Literature DB >> 30241753

Development of a novel algorithm for metal artifact reduction in digital tomosynthesis using projection-based dual-energy material decomposition for arthroplasty: A phantom study.

Tsutomu Gomi1, Rina Sakai2, Masami Goto2, Hidetake Hara2, Yusuke Watanabe2.   

Abstract

In this study, a novel dual-energy (DE) material decomposition reconstruction algorithm (DEMDRA) was developed using projection data with the aim of reducing metal artifacts during digital tomosynthesis (DT) for implants. Using the three-material decomposition method and decomposition projection data specific for each material, a novel DEMDRA was implemented to reduce metal artifacts via weighted hybrid reconstructed images [maximum likelihood expectation maximization (MLEM) and shift-and-add (SAA)]. Pulsed X-ray exposures with rapid switching between low and high tube potential kVp were used for DE-DT imaging, and the images were compared using conventional filtered back projection (FBP), MLEM, the simultaneous algebraic reconstruction technique total variation (SART-TV), virtual monochromatic processing, and metal artifact reduction (MAR)-processing algorithms. The reductions in metal artifacts were compared using an artifact index (AI), Gumbel distribution of the largest variations, and the artifact spread functions (ASFs) for prosthesis phantom. The novel DEMDRA yielded an adequately effective overall performance in terms of the AI, and the resulting images yielded good results independently of the type of metal used in the prosthetic phantom, as well as good noise artifact removal, particularly at greater distances from metal objects. Furthermore, the DEMDRA represented the minimum in the model of largest variations. Regarding the ASF analysis, the novel DEMDRA yielded superior metal artifact reduction when compared with conventional reconstruction algorithms with and without MAR processing. Finally, the DEMDRA was particularly useful for reducing high-frequency artifacts.
Copyright © 2018 Associazione Italiana di Fisica Medica. Published by Elsevier Ltd. All rights reserved.

Entities:  

Keywords:  Dual-energy; Metal artifacts; Tomosynthesis

Mesh:

Substances:

Year:  2018        PMID: 30241753     DOI: 10.1016/j.ejmp.2018.07.011

Source DB:  PubMed          Journal:  Phys Med        ISSN: 1120-1797            Impact factor:   2.685


  3 in total

1.  Development of a denoising convolutional neural network-based algorithm for metal artifact reduction in digital tomosynthesis for arthroplasty: A phantom study.
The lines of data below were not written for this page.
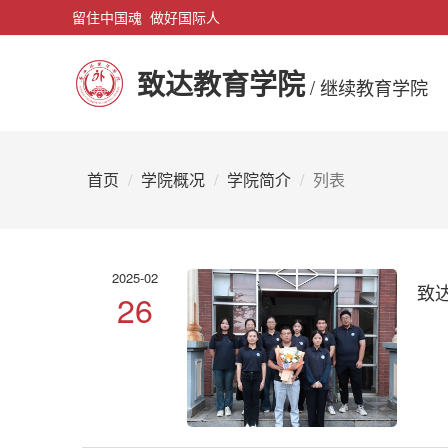
留住中国魂 做好国际人
致达教育学院
/ 继续教育学院
首页
学院概况
学院简介
列表
2025-02
致
26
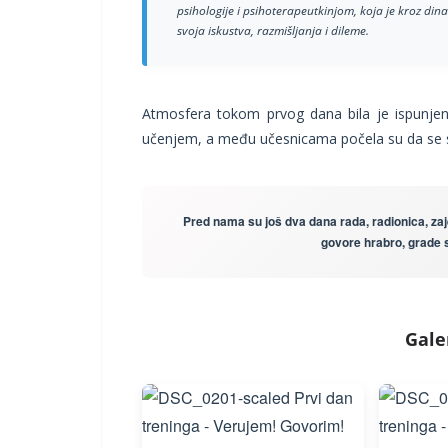
psihologije i psihoterapeutkinjom, koja je kroz din
svoja iskustva, razmišljanja i dileme.
Atmosfera tokom prvog dana bila je ispunjen
učenjem, a među učesnicama počela su da se st
Pred nama su još dva dana rada, radionica, zaj
govore hrabro, grade s
Galer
Authors:  Tsutomu Gomi; Rina Sakai; Hidetake Hara; Yusuke Watanabe; Shinya Mizukami
Journal:  PLoS One       Date:  2019-09-13       Impact factor: 3.240

2.  Improved digital chest tomosynthesis image quality by use of a projection-based dual-energy virtual monochromatic convolutional neural network with super resolution.

Authors:  Tsutomu Gomi; Hidetake Hara; Yusuke Watanabe; Shinya Mizukami
Journal:  PLoS One       Date:  2020-12-31       Impact factor: 3.240

3.  Clinical value of digital tomographic fusion imaging in the diagnosis of avascular necrosis of the femoral head in adults.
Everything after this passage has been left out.